**Exercise goal**: Among the entries that follow, find every line with the word "Tinder" and list it.
────
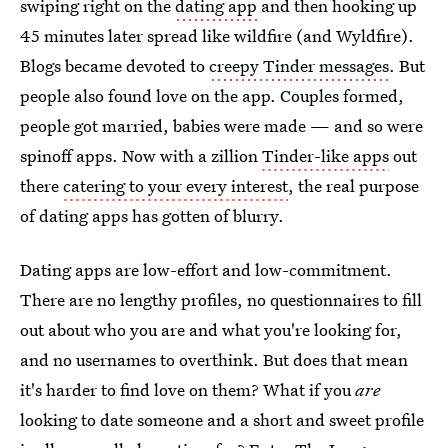
swiping right on the
dating app
and then hooking up
45 minutes later spread like wildfire (and Wyldfire).
Blogs became devoted to
creepy Tinder messages
. But
people also found love on the app. Couples formed,
people got married, babies were made — and so were
spinoff apps. Now with a zillion
Tinder-like apps
out
there
catering to your every interest
, the real purpose
of dating apps has gotten of blurry.
Dating apps are low-effort and low-commitment.
There are no lengthy profiles, no questionnaires to fill
out about who you are and what you're looking for,
and no usernames to overthink. But does that mean
it's harder to find love on them? What if you
are
looking to date someone and a short and sweet profile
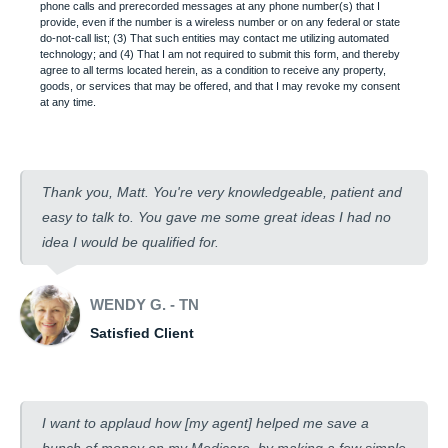
phone calls and prerecorded messages at any phone number(s) that I
provide, even if the number is a wireless number or on any federal or state
do-not-call list; (3) That such entities may contact me utilizing automated
technology; and (4) That I am not required to submit this form, and thereby
agree to all terms located herein, as a condition to receive any property,
goods, or services that may be offered, and that I may revoke my consent
at any time.
Thank you, Matt. You're very knowledgeable, patient and
easy to talk to. You gave me some great ideas I had no
idea I would be qualified for.
WENDY G. - TN
Satisfied Client
I want to applaud how [my agent] helped me save a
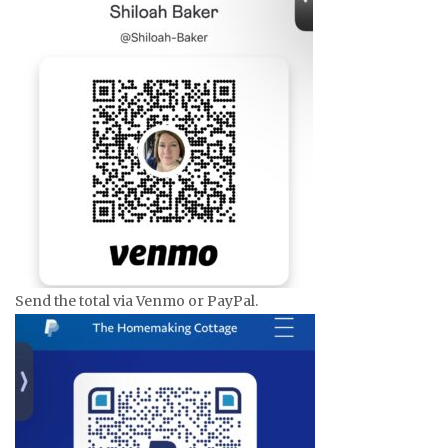
Send the total via Venmo or PayPal.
────
**Answer to this problem**:
creepy Tinder messages
Tinder-like apps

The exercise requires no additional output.